Congratulations, Class of 2020!
Hunter College celebrated its 221st Commencement with its very first virtual ceremony. By video, President Jennifer J. Raab addressed the graduating class, who were all mailed programs, as well as caps and tassels to don at home: “Graduates, I know how hard this time period has been for you and your loved ones,” she said. “I am heartbroken that we can’t celebrate in person, but after challenging yourselves with years of hard work and dedication and accomplishing so much, we wanted to mark this day that would have been your commencement ceremony and acknowledge what you have overcome.”
President Raab commended the fortitude and resilience of the graduating class and urged them to use their now-completed Hunter educations to give back to their community, honoring the Hunter motto, Mihi Cura Futuri, the care of the future is mine. “Hunter has prepared you for the future,” she said, “and in the case of the class of 2020, an unpredicted and unpredictable future.
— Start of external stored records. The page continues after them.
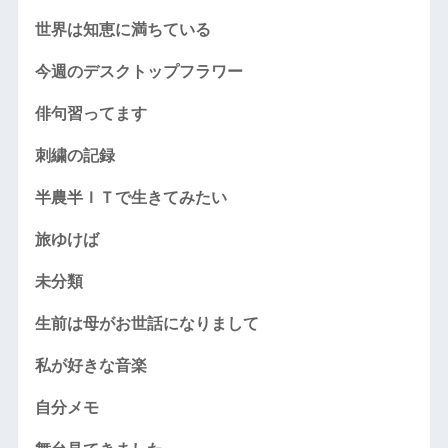
世界は知恵に満ちている
今週のデスクトップフラワー
俳句習ってます
刺繍の記録
半農半ＩＴで生きてみたい
旅ゆけば
未分類
生前は母がお世話になりまして
私が好きな音楽
自分メモ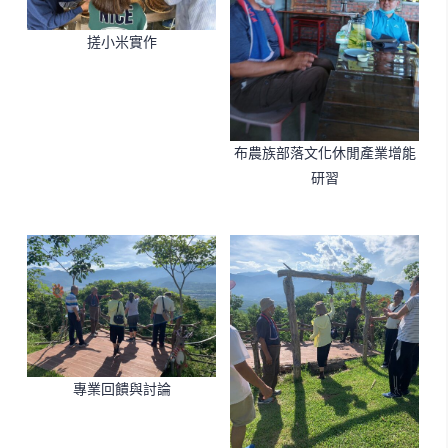
搓小米實作
布農族部落文化休閒產業增能
研習
專業回饋與討論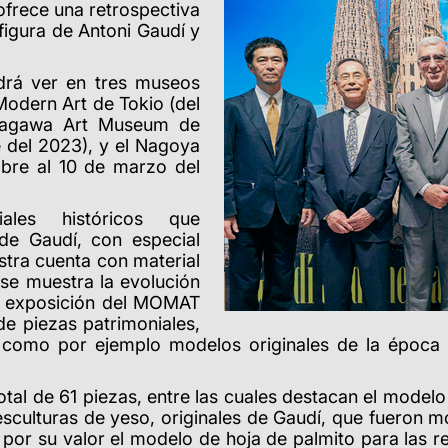
ofrece una retrospectiva
figura de Antoni Gaudí y
drá ver en tres museos
Modern Art de Tokio (del
 Sagawa Art Museum de
 del 2023), y el Nagoya
bre al 10 de marzo del
ales históricos que
 de Gaudí, con especial
stra cuenta con material
 se muestra la evolución
la exposición del MOMAT
e piezas patrimoniales,
, como por ejemplo modelos originales de la época 
otal de 61 piezas, entre las cuales destacan el modelo
sculturas de yeso, originales de Gaudí, que fueron m
 por su valor el modelo de hoja de palmito para las 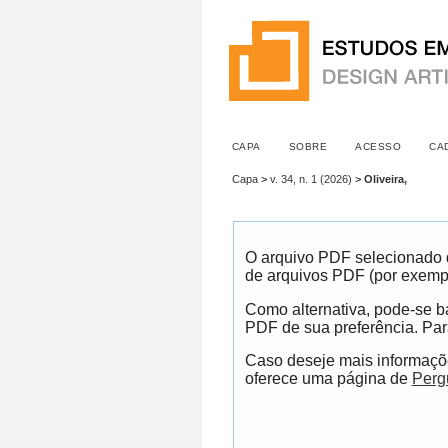
CAPA
SOBRE
ACESSO
CA
Capa
>
v. 34, n. 1 (2026)
>
Oliveira,
O arquivo PDF selecionado d
de arquivos PDF (por exemp
Como alternativa, pode-se ba
PDF de sua preferência. Para
Caso deseje mais informaçõe
oferece uma página de
Perg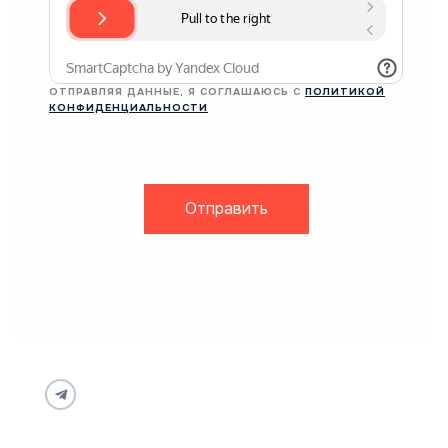
ОТПРАВЛЯЯ ДАННЫЕ, Я СОГЛАШАЮСЬ С
ПОЛИТИКОЙ
КОНФИДЕНЦИАЛЬНОСТИ
Отправить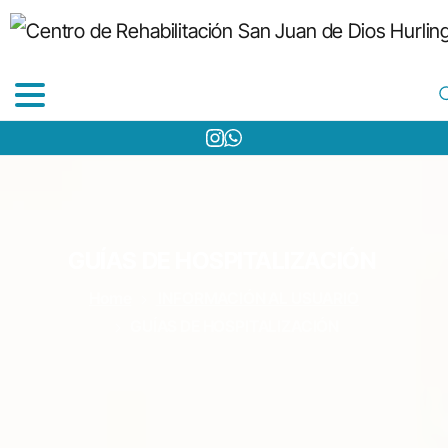
GUÍAS
DE
HOSPITALIZACIÓN
Home
INFORMACIÓN AL USUARIO
GUÍAS DE HOSPITALIZACIÓN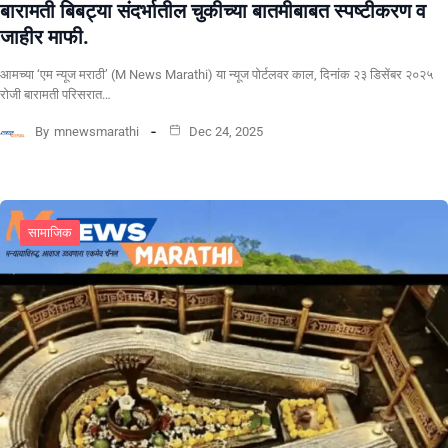
बारामती बिबट्या संदर्भातील चुकीच्या बातमीबाबत स्पष्टीकरण व
जाहीर माफी.
आमच्या ‘एम न्यूज मराठी’ (M News Marathi) या न्यूज पोर्टलवर काल, दिनांक २३ डिसेंबर २०२५
रोजी बारामती परिसरात…
By
mnewsmarathi
Dec 24, 2025
सामाजिक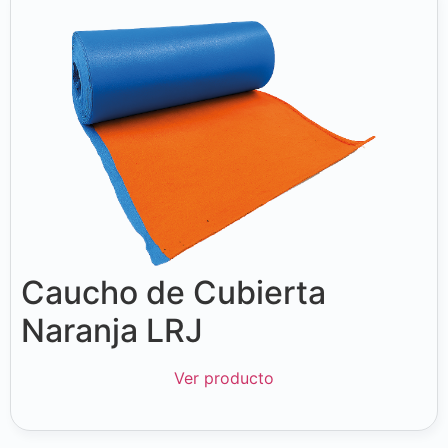
Caucho de Cubierta
Naranja LRJ
Ver producto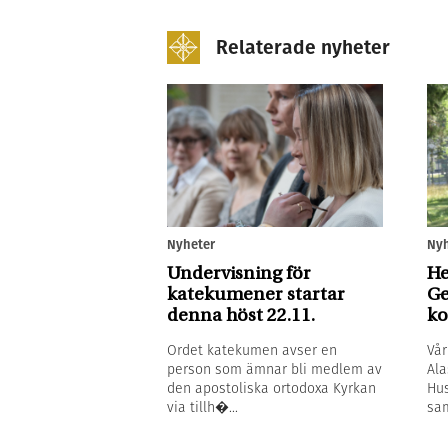
Relaterade nyheter
Nyh
Nyheter
He
Undervisning för
Ge
katekumener startar
ko
denna höst 22.11.
Vår
Ordet katekumen avser en
Ala
person som ämnar bli medlem av
Hus
den apostoliska ortodoxa Kyrkan
sam
via tillh�...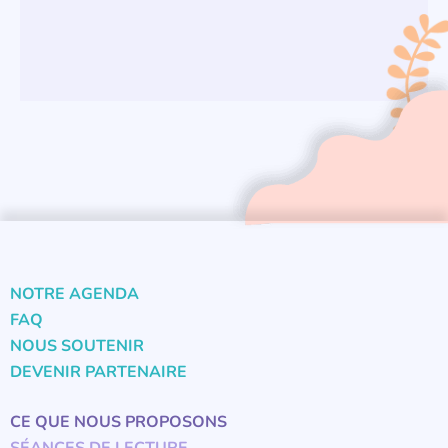
NOTRE AGENDA
FAQ
NOUS SOUTENIR
DEVENIR PARTENAIRE
CE QUE NOUS PROPOSONS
We have given you the tools to discover the extraordinary in yourselves.”
Particularly extraordinary this year are the Class of 2020’s valedictorians; a record number of nine exceptional undergraduate students share the title. President Raab highlighted each of their stories and accomplishments:
Bio major Ahmet Doymaz, a Macaulay Honors Scholar who immigrated to the United States from Turkey as a child, studied cancer and DNA repair during his college career. In the coming year, he will pursue lab research at Rockefeller University and is looking forward to applying to MD/PhD programs.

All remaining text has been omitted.